What Is a Last Will and Testament?
A last will and testament is a legal document that is used to communicate a person’s final wishes on what should be done with that person’s assets. A last will and testament essentially dictates whether the estate of the decedent shall be passed to another person, or if it shall be donated to charity. A person, through a last will and testament, may also communicate who shall gain custody of descendants. A properly-prepared will also reduces the tax liability that descendants have to pay in order to inherit the assets left behind.
How Does a Last Will and Testament Work?
The person writing a last will and testament is referred to as the “testator”. A last will and testament contains instructions from the testator on what to do with the testator’s estate, assets, and (if the testator has a child who needs care) custody of descendants. A will names a still-living person as the “trustee”, who is responsible for carrying out the wishes of the testator as indicated in the last will and testament.
The probate court is the supervising authority that ensures that the executor carries out the wishes of the executor. When the testator dies, the executor must now carry out the instructions written on the last will and testament.

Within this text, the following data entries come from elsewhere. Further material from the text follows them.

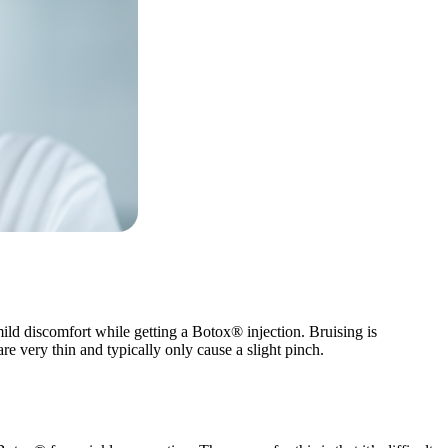
mild discomfort while getting a Botox® injection. Bruising is
e very thin and typically only cause a slight pinch.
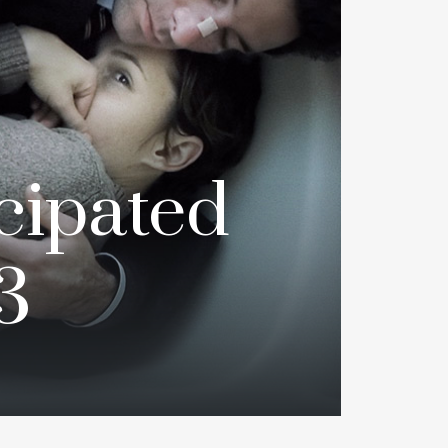
cipated
3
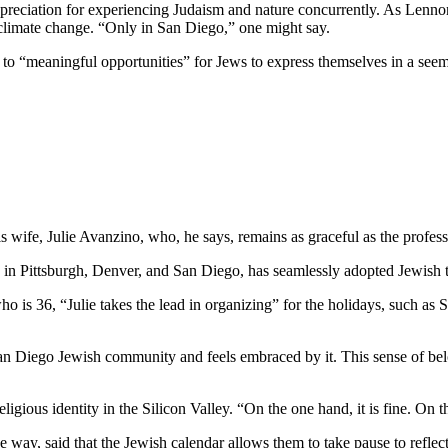
preciation for experiencing Judaism and nature concurrently. As Lennon
 climate change. “Only in San Diego,” one might say.
e to “meaningful opportunities” for Jews to express themselves in a see
wife, Julie Avanzino, who, he says, remains as graceful as the profess
in Pittsburgh, Denver, and San Diego, has seamlessly adopted Jewish tr
who is 36, “Julie takes the lead in organizing” for the holidays, such 
 San Diego Jewish community and feels embraced by it. This sense of belo
ligious identity in the Silicon Valley. “On the one hand, it is fine. On
 way, said that the Jewish calendar allows them to take pause to reflect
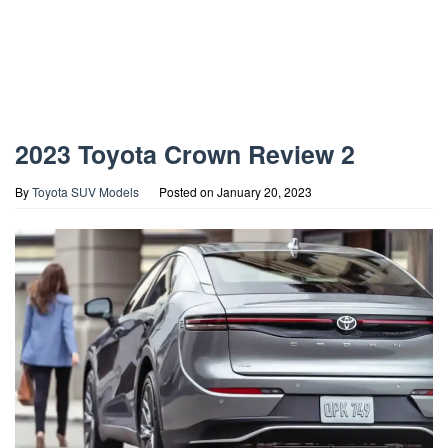
2023 Toyota Crown Review 2
By
Toyota SUV Models
Posted on
January 20, 2023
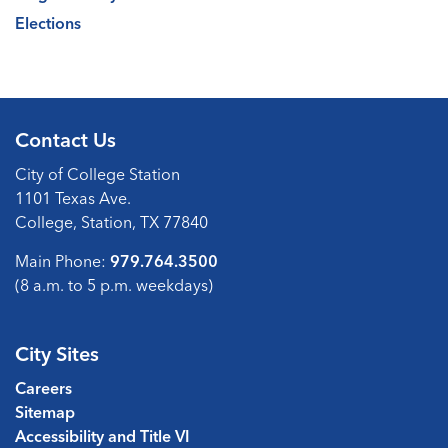
Elections
Contact Us
City of College Station
1101 Texas Ave.
College, Station, TX 77840
Main Phone:
979.764.3500
(8 a.m. to 5 p.m. weekdays)
City Sites
Careers
Sitemap
Accessibility and Title VI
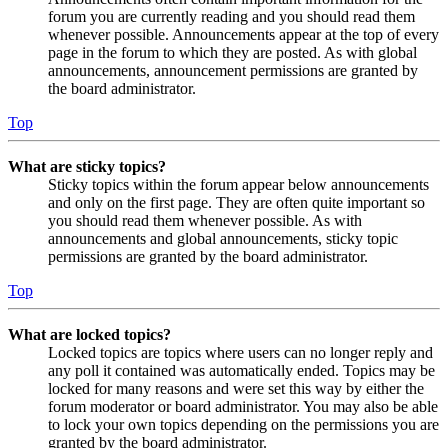
forum you are currently reading and you should read them
whenever possible. Announcements appear at the top of every
page in the forum to which they are posted. As with global
announcements, announcement permissions are granted by
the board administrator.
Top
What are sticky topics?
Sticky topics within the forum appear below announcements
and only on the first page. They are often quite important so
you should read them whenever possible. As with
announcements and global announcements, sticky topic
permissions are granted by the board administrator.
Top
What are locked topics?
Locked topics are topics where users can no longer reply and
any poll it contained was automatically ended. Topics may be
locked for many reasons and were set this way by either the
forum moderator or board administrator. You may also be able
to lock your own topics depending on the permissions you are
granted by the board administrator.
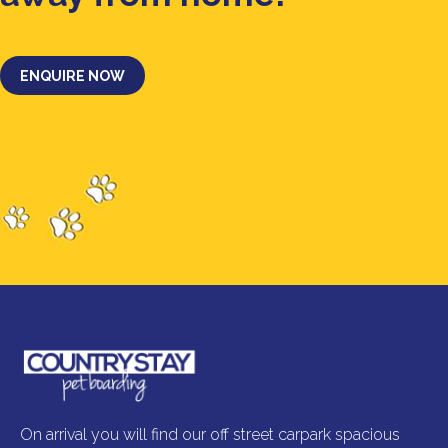
ENQUIRE NOW
On arrival you will find our off street carpark spacious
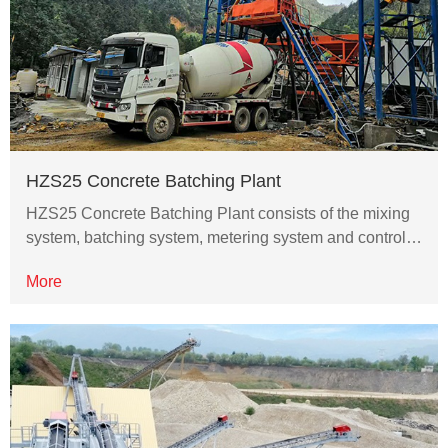
HZS25 Concrete Batching Plant
HZS25 Concrete Batching Plant consists of the mixing
system, batching system, metering system and control…
More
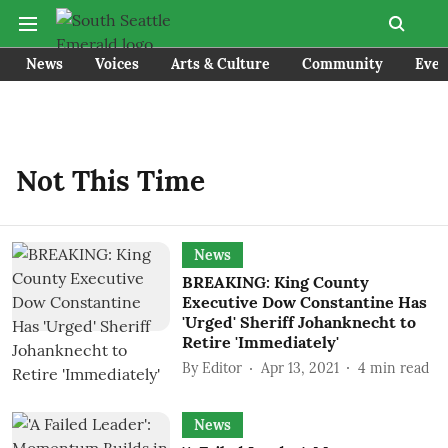
News
Voices
Arts & Culture
Community
Even
Not This Time
News
BREAKING: King County
Executive Dow Constantine Has
'Urged' Sheriff Johanknecht to
Retire 'Immediately'
By
Editor
Apr 13, 2021
4
min read
News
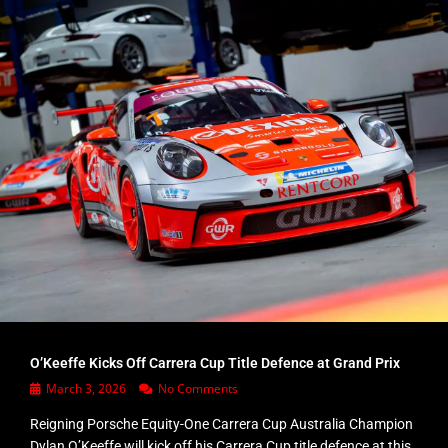
O’Keeffe Kicks Off Carrera Cup Title Defence at Grand Prix
March 3, 2026
No Comments
Reigning Porsche Equity-One Carrera Cup Australia Champion
Dylan O’Keeffe will kick off his Carrera Cup title defence at this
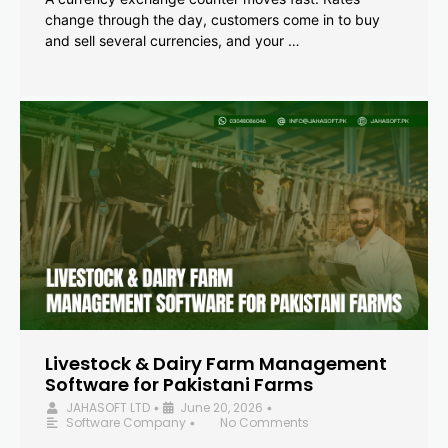
change through the day, customers come in to buy
and sell several currencies, and your …
Livestock & Dairy Farm Management
Software for Pakistani Farms
JAHASOFT LTD
June 20, 2026
•
•
Software Company
No Comments
•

What a Last Will and Testament Means for Descendants
As mentioned earlier, a last will and testament outlines how a testator’s assets should be distributed when the testator dies. In essence, the testator is able to define who gets what and how much, and ensures that the decedent’s assets are kept away from people they don’t want their assets to be given to (such as estranged relatives). This also means that descendants will no longer need to deal with probate court in order to inherit the assets that the testator intends to leave to them. Descendants will be able inherit the asset without having to spend money on taxes A testator may also choose to give some assets as gifts in order to offset the estate taxes that descendants need to pay.

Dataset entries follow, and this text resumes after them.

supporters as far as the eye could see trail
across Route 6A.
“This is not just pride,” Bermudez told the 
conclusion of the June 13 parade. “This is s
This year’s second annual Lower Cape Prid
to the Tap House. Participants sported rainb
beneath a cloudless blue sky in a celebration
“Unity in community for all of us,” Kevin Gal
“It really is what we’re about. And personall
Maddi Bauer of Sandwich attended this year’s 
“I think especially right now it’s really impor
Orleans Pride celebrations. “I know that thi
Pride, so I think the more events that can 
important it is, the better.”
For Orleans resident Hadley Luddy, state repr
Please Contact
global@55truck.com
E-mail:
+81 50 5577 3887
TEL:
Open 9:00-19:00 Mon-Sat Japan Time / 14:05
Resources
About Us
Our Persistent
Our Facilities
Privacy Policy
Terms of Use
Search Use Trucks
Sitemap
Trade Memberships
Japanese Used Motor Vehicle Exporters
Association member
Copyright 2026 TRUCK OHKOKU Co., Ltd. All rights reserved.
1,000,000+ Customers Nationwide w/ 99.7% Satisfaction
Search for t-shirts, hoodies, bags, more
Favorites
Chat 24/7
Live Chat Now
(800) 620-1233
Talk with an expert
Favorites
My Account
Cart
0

What Happens When an Individual Dies Without a Will?
When a person dies intestate (without a will), the state shall now oversee the dispensation of the decedent’s assets. This is usually done through a set formula where in half of the decedent’s estate is given to the spouse, and the other half is given to the children. The matter becomes more complicated when the children the decedent leaves behind are minors. This is when the probate court appoints a guardian to look after the children. Dying without a will means that your heirs could spend months in court in order to settle your estate. Besides the estate taxes that your heirs need to pay, they will also have to pay an additional 2% to 4% of the value of the estate being distributed for attorney and court fees.
How Does a Will Differ From a Trust?
While both wills and trusts are legal instruments that are used to bequeath assets to heirs, they differ in terms of the number of parties involved, the period at which they become active, and the involvement of probate court.

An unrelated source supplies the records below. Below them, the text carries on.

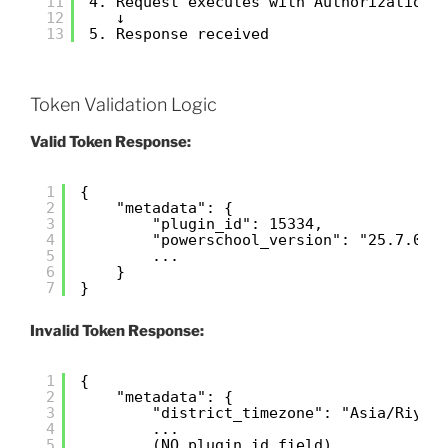
11
4. Request executes with Authorization:
12
↓
13
5. Response received
Token Validation Logic
Valid Token Response:
1
{
2
"metadata": {
3
"plugin_id": 15334,
4
"powerschool_version": "25.7.0.1
5
...
6
}
7
}
Invalid Token Response:
1
{
2
"metadata": {
3
"district_timezone": "Asia/Riyad
4
...
5
(NO plugin_id field)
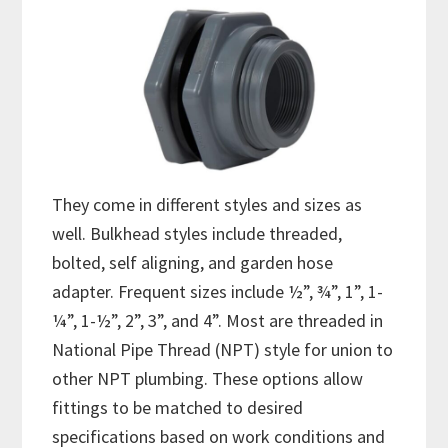
They come in different styles and sizes as
well. Bulkhead styles include threaded,
bolted, self aligning, and garden hose
adapter. Frequent sizes include ½”, ¾”, 1”, 1-
¼”, 1-½”, 2”, 3”, and 4”. Most are threaded in
National Pipe Thread (NPT) style for union to
other NPT plumbing. These options allow
fittings to be matched to desired
specifications based on work conditions and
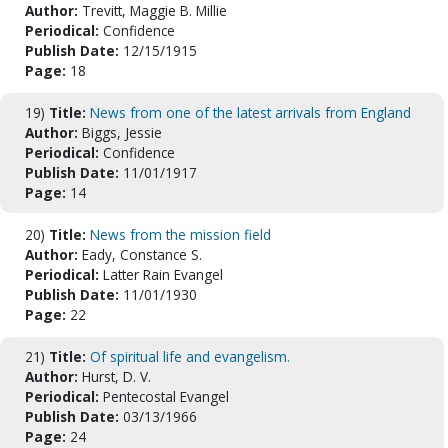
Author:
Trevitt, Maggie B. Millie
Periodical:
Confidence
Publish Date:
12/15/1915
Page:
18
19)
Title:
News from one of the latest arrivals from England
Author:
Biggs, Jessie
Periodical:
Confidence
Publish Date:
11/01/1917
Page:
14
20)
Title:
News from the mission field
Author:
Eady, Constance S.
Periodical:
Latter Rain Evangel
Publish Date:
11/01/1930
Page:
22
21)
Title:
Of spiritual life and evangelism.
Author:
Hurst, D. V.
Periodical:
Pentecostal Evangel
Publish Date:
03/13/1966
Page:
24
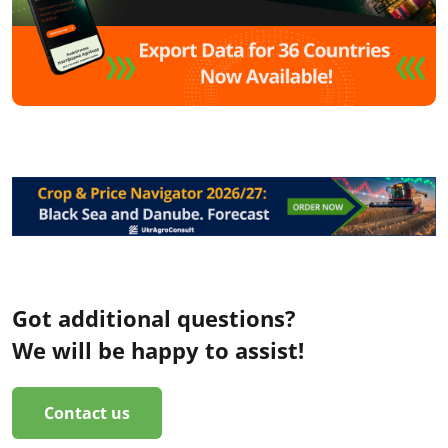
Got additional questions?
We will be happy to assist!
Contact us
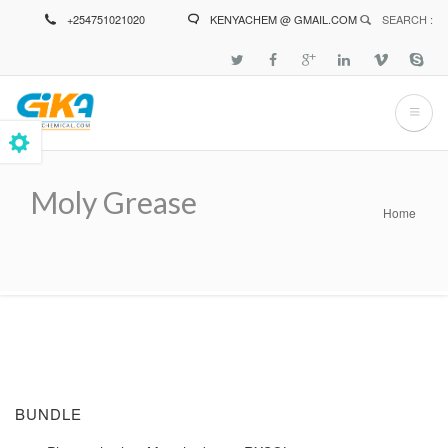
Skip
+254751021020
KENYACHEM @ GMAIL.COM
SEARCH :
to
main
content
Moly Grease
Home
Breadcrumb
BUNDLE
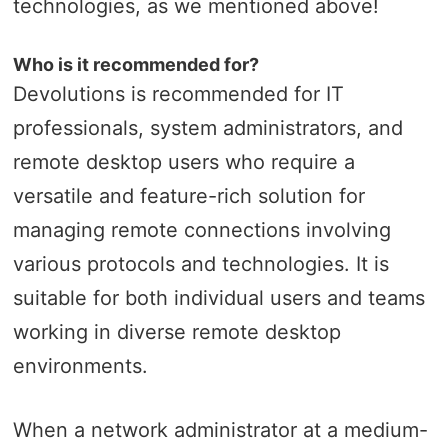
technologies, as we mentioned above!
Who is it recommended for?
Devolutions is recommended for IT
professionals, system administrators, and
remote desktop users who require a
versatile and feature-rich solution for
managing remote connections involving
various protocols and technologies. It is
suitable for both individual users and teams
working in diverse remote desktop
environments.
When a network administrator at a medium-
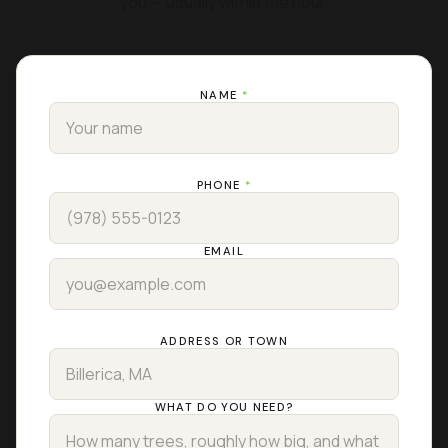
you — usually within the hour.
NAME
*
PHONE
*
EMAIL
ADDRESS OR TOWN
WHAT DO YOU NEED?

- Will only become executable upon the death of the testator while trusts are active from the day they are written.
- Wills deal only with the testator and the successor trustee, while trusts deal with a trustor, trustee, and a beneficiary.
- Finally, with wills, there is no need to go to the probate court, but if there is no will to execute, there are no remedies to minimize the involvement of the court, while with trusts, if a property is not assigned to a beneficiary, a Heggstad Petition may be filed in order to avoid probate court.